Wednesday, April 29, 2009

Inflation Expectations Rising

Today's shall we say questionable (based on the view that even though overall growth was weaker than expected, the report was still positive because the consumer spending component was stronger than expected) stock market rally contributed to bond yields finally rising above the level where they were when the Fed announced. The 10 year yield tonight closed at 3.10%, above the roughly 3% the day before the March 18 announcement Fed announcement and way above the roughly 2.5% after the Fed announcement

However, that only goes for the yield on nominal bonds.
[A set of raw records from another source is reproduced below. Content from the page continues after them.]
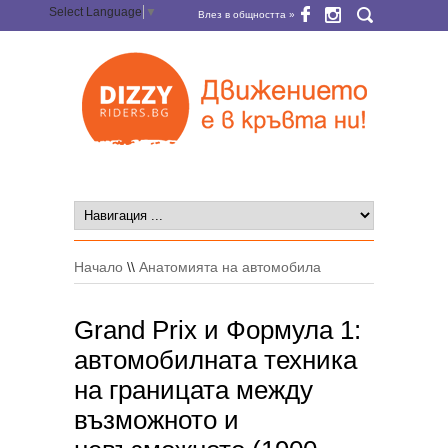
Select Language
▼
Влез в общността »
Начало
\\
Анатомията на автомобила
Grand Prix и Формула 1:
автомобилната техника
на границата между
възможното и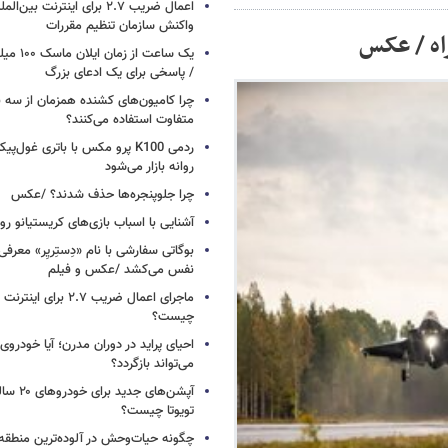
اعمال ضریب ۲.۷ برای اینترنت 
واکنش سازمان تنظیم مقررات
یک ساعت از
/ پاسخی برای یک ادعای بزرگ
چرا کامیون‌های کشنده همزمان از سه 
متفاوت استفاده می‌کنند؟
ردمی K100 پرو مکس با باتری غول‌
روانه بازار می‌شود
چرا جلوپنجره‌ها حذف شدند؟ /عکس
آشنایی با اسباب‌ بازی‌های کریستیانو ر
نفس می‌کشد /عکس و فیلم
ماجرای اعمال ضریب ۲.۷ برای 
چیست؟
احیای پراید در دوران مدرن؛ آیا خودروی 
می‌تواند بازگردد؟
آپشن‌های ج
تویوتا چیست؟
چگونه حیات‌وحش در آلوده‌ترین منطقه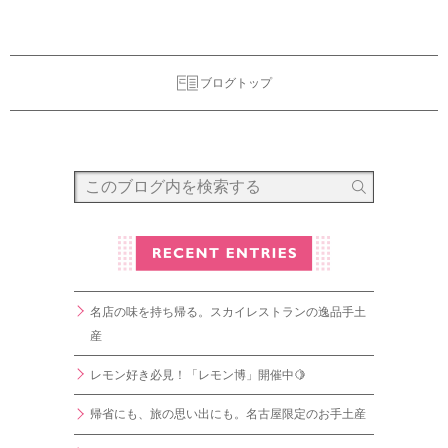
ブログトップ
名店の味を持ち帰る。スカイレストランの逸品手土
産
レモン好き必見！「レモン博」開催中🍋
帰省にも、旅の思い出にも。名古屋限定のお手土産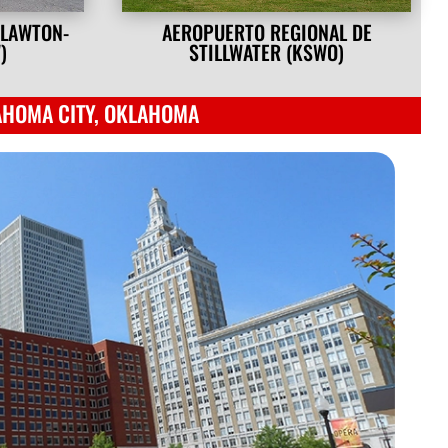
 LAWTON-
AEROPUERTO REGIONAL DE
)
STILLWATER (KSWO)
AHOMA CITY, OKLAHOMA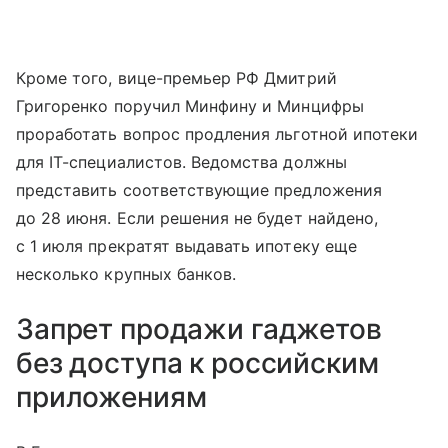
Кроме того, вице-премьер РФ Дмитрий
Григоренко поручил Минфину и Минцифры
проработать вопрос продления льготной ипотеки
для IT-специалистов. Ведомства должны
представить соответствующие предложения
до 28 июня. Если решения не будет найдено,
с 1 июля прекратят выдавать ипотеку еще
несколько крупных банков.
Запрет продажи гаджетов
без доступа к российским
приложениям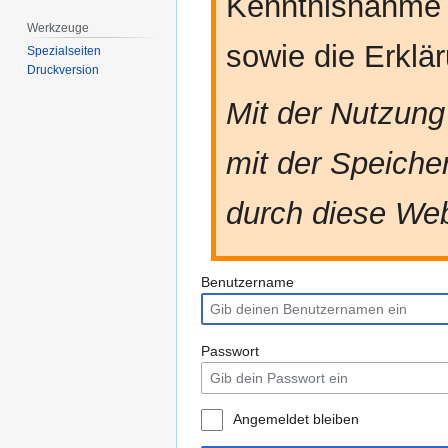
Kenntnisnahme
Werkzeuge
sowie die Erkl
Spezialseiten
Druckversion
Mit der Nutzung
mit der Speiche
durch diese Web
Benutzername
Passwort
Angemeldet bleiben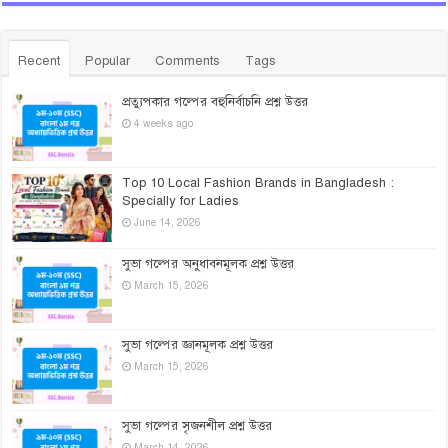
Recent
Popular
Comments
Tags
প্রত্যুপকার গল্পের বহুনির্বাচনি প্রশ্ন উত্তর
4 weeks ago
Top 10 Local Fashion Brands in Bangladesh :
Specially for Ladies
June 14, 2026
সুভা গল্পের অনুধাবনমূলক প্রশ্ন উত্তর
March 15, 2026
সুভা গল্পের জ্ঞানমূলক প্রশ্ন উত্তর
March 15, 2026
সুভা গল্পের সৃজনশীল প্রশ্ন উত্তর
March 14, 2026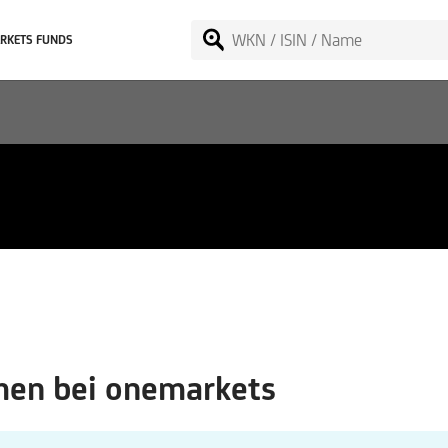
RKETS FUNDS
en bei onemarkets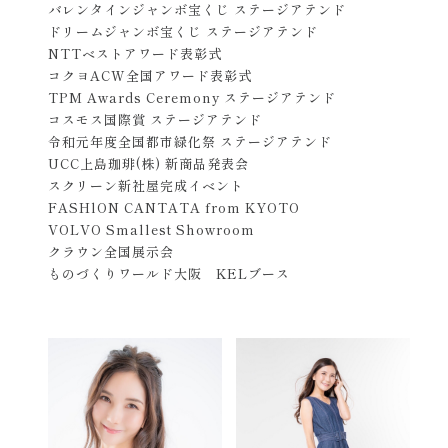
バレンタインジャンボ宝くじ ステージアテンド
ドリームジャンボ宝くじ ステージアテンド
NTTベストアワード表彰式
コクヨACW全国アワード表彰式
TPM Awards Ceremony ステージアテンド
コスモス国際賞 ステージアテンド
令和元年度全国都市緑化祭 ステージアテンド
UCC上島珈琲(株) 新商品発表会
スクリーン新社屋完成イベント
FASHlON CANTATA from KYOTO
VOLVO Smallest Showroom
クラウン全国展示会
ものづくりワールド大阪 KELブース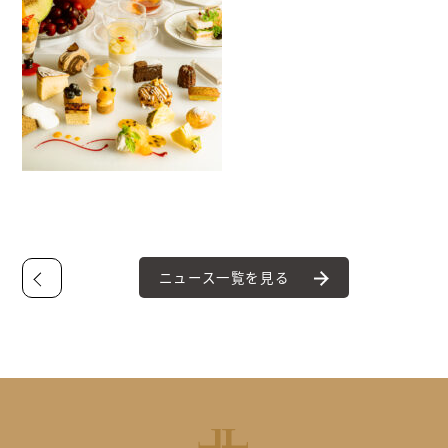
ニュース一覧を見る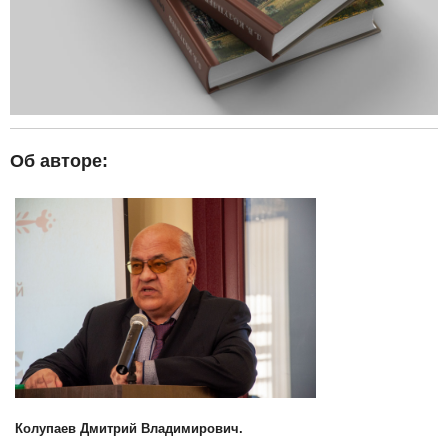
Об авторе:
Колупаев Дмитрий Владимирович.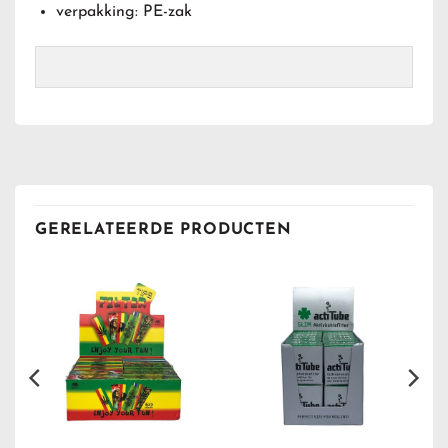
verpakking: PE-zak
GERELATEERDE PRODUCTEN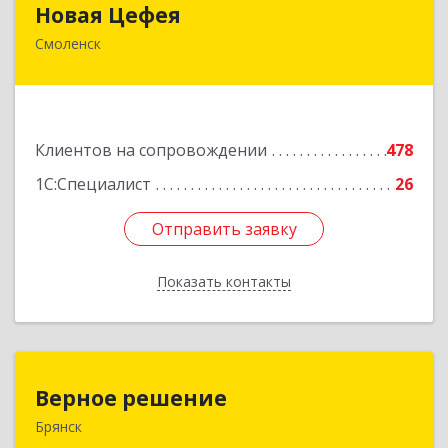
Новая Цефея
Смоленск
214018, Смоленская обл, Смоленск г, Раевского
ул, дом № 10
Подробнее
Клиентов на сопровождении
478
1С:Специалист
26
Отправить заявку
Отправить заявку
Показать контакты
Назад
Верное решение
Верное решение
Брянск
241035, Брянская обл, Брянск г, Ульянова ул,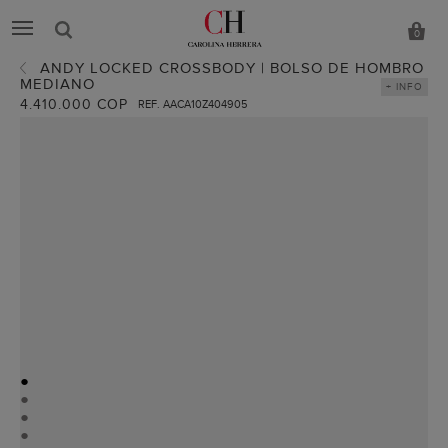
0
ANDY LOCKED CROSSBODY | BOLSO DE HOMBRO
MEDIANO
+ INFO
4.410.000 COP
REF. AACA10Z404905
●
●
●
●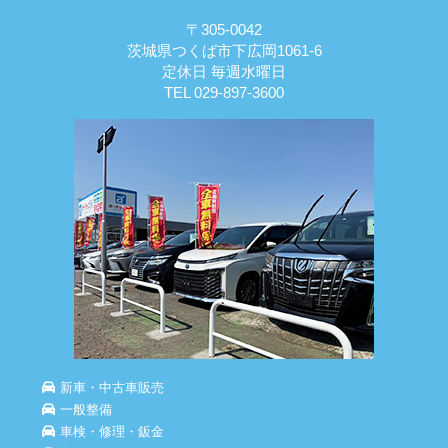
〒305-0042
茨城県つくば市下広岡1061-6
定休日 毎週水曜日
TEL 029-897-3600
新車・中古車販売
一般整備
車検・修理・鈑金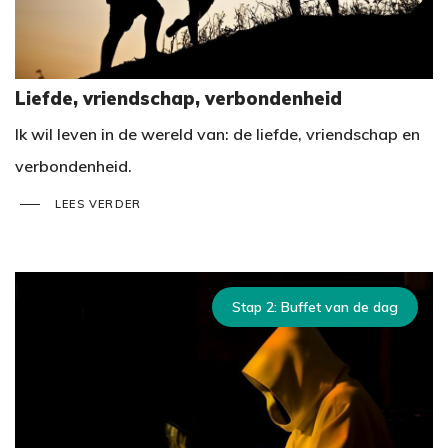
Liefde, vriendschap, verbondenheid
Ik wil leven in de wereld van: de liefde, vriendschap en
verbondenheid.
LEES VERDER
Stap 2: Buffet van de dag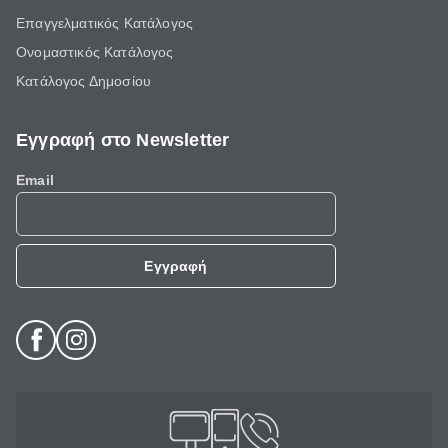
Επαγγελματικός Κατάλογος
Ονομαστικός Κατάλογος
Κατάλογος Δημοσίου
Εγγραφή στο Newsletter
Email
Εγγραφή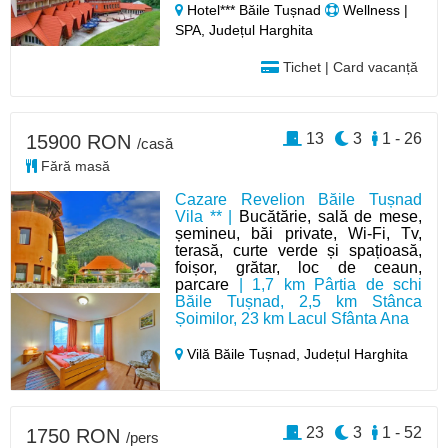
Hotel*** Băile Tușnad
Wellness |
SPA, Județul Harghita
Tichet | Card vacanță
13
3
1 - 26
15900 RON
/casă
Fără masă
Cazare Revelion Băile Tușnad
Vila ** |
Bucătărie, sală de mese,
șemineu, băi private, Wi-Fi, Tv,
terasă, curte verde și spațioasă,
foișor, grătar, loc de ceaun,
parcare
| 1,7 km Pârtia de schi
Băile Tușnad, 2,5 km Stânca
Șoimilor, 23 km Lacul Sfânta Ana
Vilă Băile Tușnad,
Județul Harghita
23
3
1 - 52
1750 RON
/pers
The yield on so-called inflation-protected bonds closed at 1.55%, far below the 1.9% level before the March 18 Fed announcement.

The spread between inflation-protected bonds and those that aren't has thus risen from about just 1.1%: points to 1.55%: points, indicating rising inflationary expectations.

The other popular inflation indicator, gold, hasn't performed as well, but it hasn't really performed bad either, and at any rate that simply reflects worries over central bank gold sales as well as the general decrease in the demand for safe havens that the stock market rally has generated.


Blogger Jim Pearson said...

It's interesting that Bloomberg looked at the same spread with slightly different timing and found that it narrowed.
Nonetheless, the spread is still higher now.
Is there any conventional shorter name for this inflation indicator? "The difference between rates on 10-year notes and TIPS" is a bit wordy.

12:27 AM  
Blogger stefankarlsson said...

That story was published more than a week ago. Since then, the spread has increased dramatically.

I don't know any really good name, but TIPS-nominal spread would at least be shorter.